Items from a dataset
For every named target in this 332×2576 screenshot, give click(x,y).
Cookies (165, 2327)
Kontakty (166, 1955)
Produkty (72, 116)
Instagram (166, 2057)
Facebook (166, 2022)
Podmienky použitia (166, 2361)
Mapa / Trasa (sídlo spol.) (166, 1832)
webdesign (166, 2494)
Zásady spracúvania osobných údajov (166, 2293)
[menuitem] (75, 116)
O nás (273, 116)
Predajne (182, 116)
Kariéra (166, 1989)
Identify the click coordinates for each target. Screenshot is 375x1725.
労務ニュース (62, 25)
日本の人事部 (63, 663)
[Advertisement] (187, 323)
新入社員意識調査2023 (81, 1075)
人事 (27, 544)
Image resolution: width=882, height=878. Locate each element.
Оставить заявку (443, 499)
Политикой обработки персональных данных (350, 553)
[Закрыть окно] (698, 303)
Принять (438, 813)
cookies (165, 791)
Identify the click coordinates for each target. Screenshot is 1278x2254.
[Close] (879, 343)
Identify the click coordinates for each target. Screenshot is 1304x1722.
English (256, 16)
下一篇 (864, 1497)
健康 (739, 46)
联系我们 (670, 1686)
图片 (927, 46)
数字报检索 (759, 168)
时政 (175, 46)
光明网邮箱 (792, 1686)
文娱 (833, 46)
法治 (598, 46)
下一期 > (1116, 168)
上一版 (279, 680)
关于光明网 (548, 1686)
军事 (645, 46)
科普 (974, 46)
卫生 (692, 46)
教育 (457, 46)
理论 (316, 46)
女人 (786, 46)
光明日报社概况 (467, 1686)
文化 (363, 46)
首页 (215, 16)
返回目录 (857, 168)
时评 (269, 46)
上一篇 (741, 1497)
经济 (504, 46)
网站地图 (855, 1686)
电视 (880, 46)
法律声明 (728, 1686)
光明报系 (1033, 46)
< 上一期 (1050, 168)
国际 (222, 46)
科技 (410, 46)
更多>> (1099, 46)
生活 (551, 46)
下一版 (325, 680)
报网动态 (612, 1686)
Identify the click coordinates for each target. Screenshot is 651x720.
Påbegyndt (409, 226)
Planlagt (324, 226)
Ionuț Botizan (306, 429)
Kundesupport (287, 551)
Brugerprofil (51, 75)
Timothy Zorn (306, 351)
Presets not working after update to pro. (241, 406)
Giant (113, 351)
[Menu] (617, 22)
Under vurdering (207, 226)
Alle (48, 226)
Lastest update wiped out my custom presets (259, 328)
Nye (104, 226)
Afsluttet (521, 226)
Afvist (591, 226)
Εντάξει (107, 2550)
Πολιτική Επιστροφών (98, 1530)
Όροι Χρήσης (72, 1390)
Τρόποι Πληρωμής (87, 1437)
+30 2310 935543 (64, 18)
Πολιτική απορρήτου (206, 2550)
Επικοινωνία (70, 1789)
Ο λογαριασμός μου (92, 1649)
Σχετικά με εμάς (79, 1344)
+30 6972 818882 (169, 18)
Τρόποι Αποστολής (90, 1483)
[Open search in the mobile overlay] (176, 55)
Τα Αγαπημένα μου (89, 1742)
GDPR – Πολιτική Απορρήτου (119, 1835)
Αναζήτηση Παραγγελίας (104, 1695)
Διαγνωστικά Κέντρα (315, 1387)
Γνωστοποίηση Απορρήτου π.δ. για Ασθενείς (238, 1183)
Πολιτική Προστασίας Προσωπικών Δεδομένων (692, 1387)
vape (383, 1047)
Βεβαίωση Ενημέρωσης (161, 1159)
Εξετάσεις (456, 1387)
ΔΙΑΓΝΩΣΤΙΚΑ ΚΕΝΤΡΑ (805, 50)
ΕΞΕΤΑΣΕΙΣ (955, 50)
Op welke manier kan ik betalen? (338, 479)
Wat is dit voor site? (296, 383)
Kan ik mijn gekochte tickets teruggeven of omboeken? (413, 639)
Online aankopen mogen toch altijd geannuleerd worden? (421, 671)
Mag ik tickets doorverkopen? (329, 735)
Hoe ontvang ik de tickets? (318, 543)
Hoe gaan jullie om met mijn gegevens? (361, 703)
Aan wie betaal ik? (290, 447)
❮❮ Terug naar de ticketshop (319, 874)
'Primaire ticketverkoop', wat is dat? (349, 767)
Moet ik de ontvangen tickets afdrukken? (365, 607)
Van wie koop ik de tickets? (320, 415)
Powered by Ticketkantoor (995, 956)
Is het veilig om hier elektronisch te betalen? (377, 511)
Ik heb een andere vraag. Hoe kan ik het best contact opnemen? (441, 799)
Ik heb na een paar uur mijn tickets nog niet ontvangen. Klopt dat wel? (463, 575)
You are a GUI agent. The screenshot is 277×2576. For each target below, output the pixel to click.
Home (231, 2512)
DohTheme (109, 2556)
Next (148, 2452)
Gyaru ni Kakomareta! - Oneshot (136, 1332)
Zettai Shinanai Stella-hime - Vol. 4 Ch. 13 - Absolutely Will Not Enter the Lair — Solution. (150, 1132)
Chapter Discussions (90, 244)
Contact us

**GOAL OF THE EXERCISE:** Down to the last line, return the data above exactly.

**THE COMPLETED TASK:**
For every named target in this 332×2576 screenshot, give click(x,y).
Cookies (165, 2327)
Kontakty (166, 1955)
Produkty (72, 116)
Instagram (166, 2057)
Facebook (166, 2022)
Podmienky použitia (166, 2361)
Mapa / Trasa (sídlo spol.) (166, 1832)
webdesign (166, 2494)
Zásady spracúvania osobných údajov (166, 2293)
[menuitem] (75, 116)
O nás (273, 116)
Predajne (182, 116)
Kariéra (166, 1989)
Identify the click coordinates for each target. Screenshot is 375x1725.
労務ニュース (62, 25)
日本の人事部 (63, 663)
[Advertisement] (187, 323)
新入社員意識調査2023 (81, 1075)
人事 (27, 544)
Image resolution: width=882, height=878. Locate each element.
Оставить заявку (443, 499)
Политикой обработки персональных данных (350, 553)
[Закрыть окно] (698, 303)
Принять (438, 813)
cookies (165, 791)
Identify the click coordinates for each target. Screenshot is 1278x2254.
[Close] (879, 343)
Identify the click coordinates for each target. Screenshot is 1304x1722.
English (256, 16)
下一篇 (864, 1497)
健康 (739, 46)
联系我们 (670, 1686)
图片 (927, 46)
数字报检索 (759, 168)
时政 (175, 46)
光明网邮箱 (792, 1686)
文娱 (833, 46)
法治 (598, 46)
下一期 > (1116, 168)
上一版 (279, 680)
关于光明网 (548, 1686)
军事 (645, 46)
科普 (974, 46)
卫生 (692, 46)
教育 (457, 46)
理论 (316, 46)
女人 (786, 46)
光明日报社概况 (467, 1686)
文化 (363, 46)
首页 (215, 16)
返回目录 (857, 168)
时评 (269, 46)
上一篇 (741, 1497)
经济 (504, 46)
网站地图 (855, 1686)
电视 (880, 46)
法律声明 (728, 1686)
光明报系 (1033, 46)
< 上一期 (1050, 168)
国际 (222, 46)
科技 (410, 46)
更多>> (1099, 46)
生活 (551, 46)
下一版 (325, 680)
报网动态 (612, 1686)
Identify the click coordinates for each target. Screenshot is 651x720.
Påbegyndt (409, 226)
Planlagt (324, 226)
Ionuț Botizan (306, 429)
Kundesupport (287, 551)
Brugerprofil (51, 75)
Timothy Zorn (306, 351)
Presets not working after update to pro. (241, 406)
Giant (113, 351)
[Menu] (617, 22)
Under vurdering (207, 226)
Alle (48, 226)
Lastest update wiped out my custom presets (259, 328)
Nye (104, 226)
Afsluttet (521, 226)
Afvist (591, 226)
Εντάξει (107, 2550)
Πολιτική Επιστροφών (98, 1530)
Όροι Χρήσης (72, 1390)
Τρόποι Πληρωμής (87, 1437)
+30 2310 935543 (64, 18)
Πολιτική απορρήτου (206, 2550)
Επικοινωνία (70, 1789)
Ο λογαριασμός μου (92, 1649)
Σχετικά με εμάς (79, 1344)
+30 6972 818882 (169, 18)
Τρόποι Αποστολής (90, 1483)
[Open search in the mobile overlay] (176, 55)
Τα Αγαπημένα μου (89, 1742)
GDPR – Πολιτική Απορρήτου (119, 1835)
Αναζήτηση Παραγγελίας (104, 1695)
Διαγνωστικά Κέντρα (315, 1387)
Γνωστοποίηση Απορρήτου π.δ. για Ασθενείς (238, 1183)
Πολιτική Προστασίας Προσωπικών Δεδομένων (692, 1387)
vape (383, 1047)
Βεβαίωση Ενημέρωσης (161, 1159)
Εξετάσεις (456, 1387)
ΔΙΑΓΝΩΣΤΙΚΑ ΚΕΝΤΡΑ (805, 50)
ΕΞΕΤΑΣΕΙΣ (955, 50)
Op welke manier kan ik betalen? (338, 479)
Wat is dit voor site? (296, 383)
Kan ik mijn gekochte tickets teruggeven of omboeken? (413, 639)
Online aankopen mogen toch altijd geannuleerd worden? (421, 671)
Mag ik tickets doorverkopen? (329, 735)
Hoe ontvang ik de tickets? (318, 543)
Hoe gaan jullie om met mijn gegevens? (361, 703)
Aan wie betaal ik? (290, 447)
❮❮ Terug naar de ticketshop (319, 874)
'Primaire ticketverkoop', wat is dat? (349, 767)
Moet ik de ontvangen tickets afdrukken? (365, 607)
Van wie koop ik de tickets? (320, 415)
Powered by Ticketkantoor (995, 956)
Is het veilig om hier elektronisch te betalen? (377, 511)
Ik heb een andere vraag. Hoe kan ik het best contact opnemen? (441, 799)
Ik heb na een paar uur mijn tickets nog niet ontvangen. Klopt dat wel? (463, 575)
You are a GUI agent. The screenshot is 277×2576. For each target below, output the pixel to click.
Home (231, 2512)
DohTheme (109, 2556)
Next (148, 2452)
Gyaru ni Kakomareta! - Oneshot (136, 1332)
Zettai Shinanai Stella-hime - Vol. 4 Ch. 13 - Absolutely Will Not Enter the Lair — Solution. (150, 1132)
Chapter Discussions (90, 244)
Contact us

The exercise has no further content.